(Here be spoilers if you are yet to see the James Bond movies...)The Mission
The Moonraker shuttle gets hijacked in mid-air and James Bond is sent to investigate it's disappearance. He stumbles upon some secret experiments being conducted by Hugo Drax (Michael Lonsdale), the man behind the Moonraker project, and discovers an ambitious scheme to poison humanity that leads him to a hidden space station.
Jimmy Bond Yo!
One thing I noticed about Moonraker was the bit where Bond is almost killed by a centrifugal force in an astronaut-training facility... he's visibly more affected by the experience than by anything else in his spy career so far, and for once he doesn't have a foolhardy quip. He also seems out of his depth in a space shuttle but remains cool and collected at all times, even when the Moonraker shuttle looks like it's about to burn up on re-entry. Bond does however know something about rare Orinoco plants, which stretches credibility a little.
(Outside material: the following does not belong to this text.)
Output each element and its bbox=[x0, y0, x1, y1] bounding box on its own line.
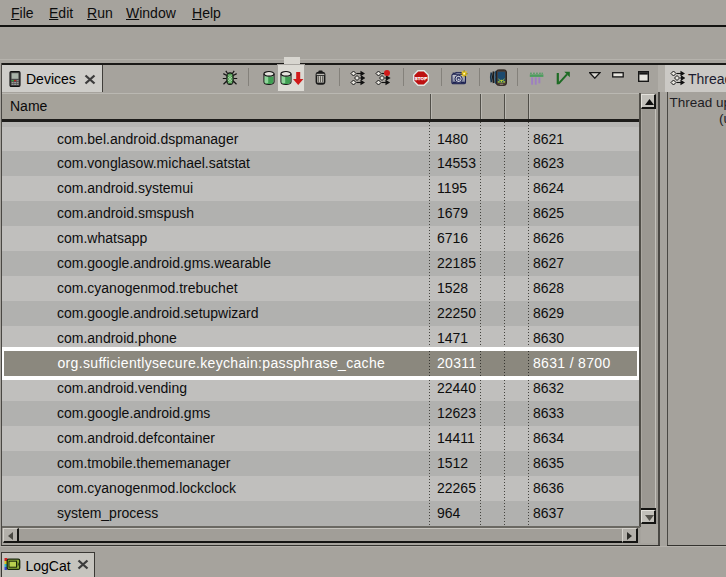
svg-text:STOP: STOP bbox=[414, 76, 427, 81]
Roger Moore breezes through the role with his trademark qualities of barely-contained mirth and a certain quizzicalness. He looks perhaps a little too comfortable in a Venetian ribbon-hat and loose open-necked shirt.
Villainy
Hugo Drax is a space tycoon who lives in a grandiose chalet that has been improbably transported from France to California brick-by-brick. He's cultured, plays the piano, enjoys hunting, and keeps highly-trained Doberman Pinschers that kill on command. His plan is to repopulate the Earth with genetically-superior humans after killing everyone with a special nerve gas whilst he and his 'children' wait the holocaust out on a space station. The character and his plans are virtually a direct retread of Stromberg from The Spy Who Loved Me, substituting space for water (and an anaconda for a shark).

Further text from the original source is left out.